# Wiring Motor for 110v Please Help!



## Blake (Oct 17, 2007)

I need to convert my new jointer motor from 220v to 110v for now since I don't have 220v.

I am having a hard time understanding the wiring diagram, as simple as it looks.

Here is the "wiring diagram" I found under the wire cover on the motor:










This is a drawing I made of the way I found it (wired for 220v)... and by the way I know it works because I saw it run on 220v before I picked it up:

*220v:*









The next drawing is how I tried wiring it. This is what I assumed the "wiring diagram" meant but nothing happened when I plugged it in to 110v:

*APPARENTLY NOT 110v:*









Could somebody please explain to me how to actually read that diagram? What is the correct wiring sequence?

Thanks!


----------



## lew (Feb 13, 2008)

Blake,

I notice that your "line cord" in the second drawing uses a red and a black wire. Are you still using the original plug that came with the jointer? With 120v, one of the power lines is neutral and grounded at the panel box. So in effect, your green wire and one of the other wires should be connected together. At your 120v receptacle, the WHITE wire is the neutral (grounded) wire, the BLACK wire is the hot. If the plug you are using is the 220v plug, you may not be getting a neutral/ground for the motor.

I am not an electrician and I don't even play one on TV- so I am sure someone can explain this better than I can.


----------



## Blake (Oct 17, 2007)

That may be part of the problem. I was still using the original cord. Thanks… just the fact that you noticed that is already a big help because I wouldn't have even thought about it.

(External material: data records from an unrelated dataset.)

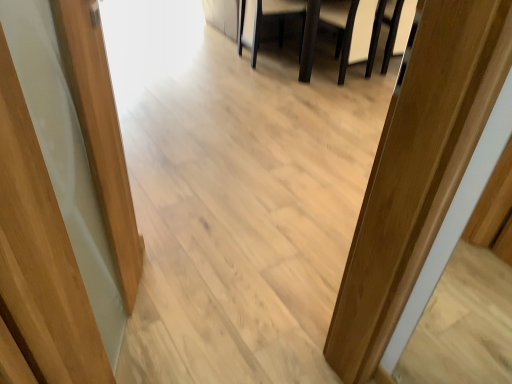 Question: Should I look upward or downward to see dark brown leather armchair at center, the first armchair in the left-to-right sequence?

Choices:
 (A) up
 (B) down

Answer: (A)

Question: From the image's perspective, is dark brown wooden table at center on top of white leather armchair at upper center, which ranks as the second armchair in left-to-right order?

Choices:
 (A) no
 (B) yes

Answer: (B)

Question: Does dark brown wooden table at center lie in front of white leather armchair at upper center, which ranks as the second armchair in left-to-right order?

Choices:
 (A) no
 (B) yes

Answer: (A)

Question: From a real-world perspective, is dark brown wooden table at center on top of white leather armchair at upper center, marked as the first armchair in a right-to-left arrangement?

Choices:
 (A) no
 (B) yes

Answer: (A)

Question: Can white leather armchair at upper center, marked as the first armchair in a right-to-left arrangement, be found inside dark brown wooden table at center?

Choices:
 (A) yes
 (B) no

Answer: (A)

Question: Considering the relative sizes of dark brown wooden table at center and white leather armchair at upper center, which ranks as the second armchair in left-to-right order, in the image provided, is dark brown wooden table at center shorter than white leather armchair at upper center, which ranks as the second armchair in left-to-right order,?

Choices:
 (A) yes
 (B) no

Answer: (A)

Question: Considering the relative sizes of dark brown wooden table at center and white leather armchair at upper center, which ranks as the second armchair in left-to-right order, in the image provided, is dark brown wooden table at center thinner than white leather armchair at upper center, which ranks as the second armchair in left-to-right order,?

Choices:
 (A) yes
 (B) no

Answer: (B)

Question: Are white leather armchair at upper center, marked as the first armchair in a right-to-left arrangement, and dark brown wooden table at center located far from each other?

Choices:
 (A) no
 (B) yes

Answer: (A)

Question: Can you confirm if white leather armchair at upper center, which ranks as the second armchair in left-to-right order, is bigger than dark brown wooden table at center?

Choices:
 (A) yes
 (B) no

Answer: (B)

Question: Does white leather armchair at upper center, which ranks as the second armchair in left-to-right order, turn towards dark brown wooden table at center?

Choices:
 (A) yes
 (B) no

Answer: (A)

Question: Is white leather armchair at upper center, which ranks as the second armchair in left-to-right order, closer to the viewer compared to dark brown wooden table at center?

Choices:
 (A) no
 (B) yes

Answer: (B)

Question: From the image's perspective, is white leather armchair at upper center, which ranks as the second armchair in left-to-right order, above dark brown wooden table at center?

Choices:
 (A) yes
 (B) no

Answer: (B)

Question: Considering the relative positions of white leather armchair at upper center, which ranks as the second armchair in left-to-right order, and dark brown wooden table at center in the image provided, is white leather armchair at upper center, which ranks as the second armchair in left-to-right order, to the left of dark brown wooden table at center from the viewer's perspective?

Choices:
 (A) no
 (B) yes

Answer: (A)

Question: From the image's perspective, is dark brown leather armchair at center, the first armchair in the left-to-right sequence, on top of white leather armchair at upper center, which ranks as the second armchair in left-to-right order?

Choices:
 (A) no
 (B) yes

Answer: (B)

What else am I doing wrong?

Do you think you could make a quick sketch in "paint" of the correct wiring?


----------



## RWR (Jul 16, 2008)

According to the picture of your motor plate you do have it wired correctly, except you should not have a red wire in a 110 volt cord….should have a black, white and green wire inside the sheatihing. ie: again according to the picture you should wire black and yellow together with the black wire in your cord, and the red and gray wires together with the white wire in your cord. Should work unless you have a short somewhere in the 110 motor circuit. Good luck.


----------



## Blake (Oct 17, 2007)

Hmmm… ok. I'll try it again with a new power chord I guess. Thanks. Is it possible that it could work in 220 but not in 110?


----------



## lew (Feb 13, 2008)

Blake,

Here is what I think it should look like:


----------



## Karson (May 9, 2006)

The yellow and black in the motor should be attacheded to one side of your power cord.
The red and grey in the motor should be hooked up to the other wire in your power cord.

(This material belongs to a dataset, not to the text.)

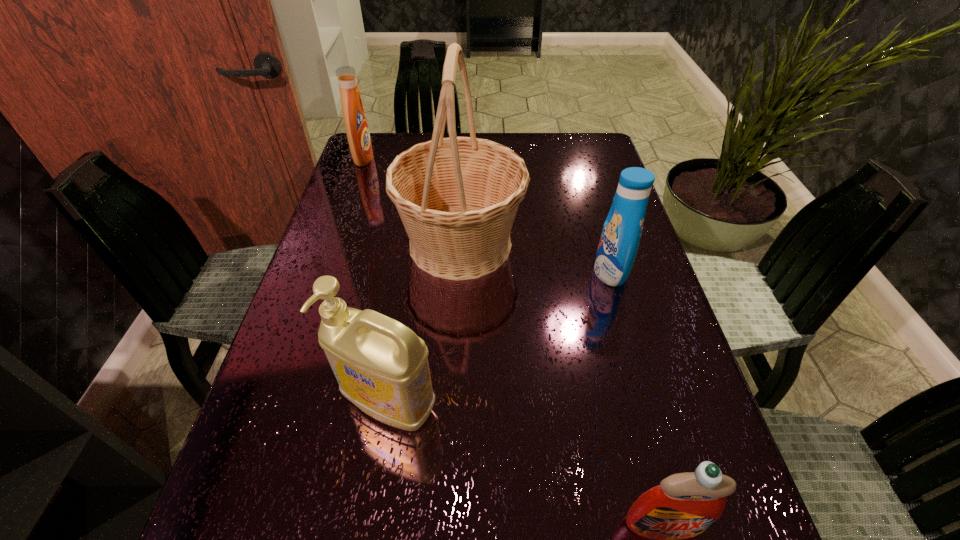 Find the location of a particular element. The image size is (960, 540). vacant space that satisfies the following two spatial constraints: 1. on the front-facing side of the basket; 2. on the left side of the farthest detergent is located at coordinates (334, 244).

Your picture seems to be correct,


----------



## Davesfunwoodworking (Oct 16, 2007)

After looking at the way the wiring diagram is I would say that Lew has it right. The Black and yellow wires go together and to the black wire of the cord. This is your hot side. Your neutral side would be the white wire on your cord. The red and grey wire goes together and to the neutral. Now If there was a problem in the 110volt side of the moter or if you have it wired up wrong two things will happen one it will smoke very fast. This is not good as you have burnt the windings. Two the motor will not run but will hum and start to get very hot. Let me ask you this Blake is there a capacitor on top the motor? Also you can check to see if the motor windings are open. If they are open and the motor is cold then you have a bad motor. If you have a ohm meter or miltimeter with ohms you can check the motor windings. All you do is take the wires put them together just as if you were going to wire it up without the cord. Take your test leads and touch one to the black and the other to the red side. If you get any reading your motor windings or closed. If you get zero your motor windings are open. If they are open then you have a bad motor. 
Now after looking at the diagram a little more Blake, I would say this is the right way to wire it up. Now if your motor has a capacitor the capacitor may be bad. Its the round thing on top the motor. You could check it if your meter has a capacitor tester on it. If it says 5MFD / 370volt when you test it it should be withen 10% +/- of the 5mfd. But I would say that there could be a problem with the motor windings on the 110volt side of the motor. Blake do you have a main panel or a sub panel in your shop? If so, you could take a 20amp 2 pole breaker and put it in this will give you 220volt. Its not that hard to do. You put the breaker in and then you drop the nuetral or white wire you put the red wire to one side and the black wire to the other side. Then run some wire to a new 220 volt plug. Then your set for 220 volt. How ever I will say that your motor will run on 220volt but wont last to long with the motor windings that are bad already. I would start looking for a new motor. I hope this helps. If you need more help you can email me and I will send you my phone number.


----------



## DaveHerron (Jan 21, 2008)

Or you can contact the support line for the manufacturer and they can talk you through the re-wiring procedure.


----------



## EEngineer (Jul 4, 2008)

Fact 1: You saw the motor run on 220V - correct? That pretty much rules out any open windings since the wiring for 220 V has them in series. If either was open, no current flow, no run.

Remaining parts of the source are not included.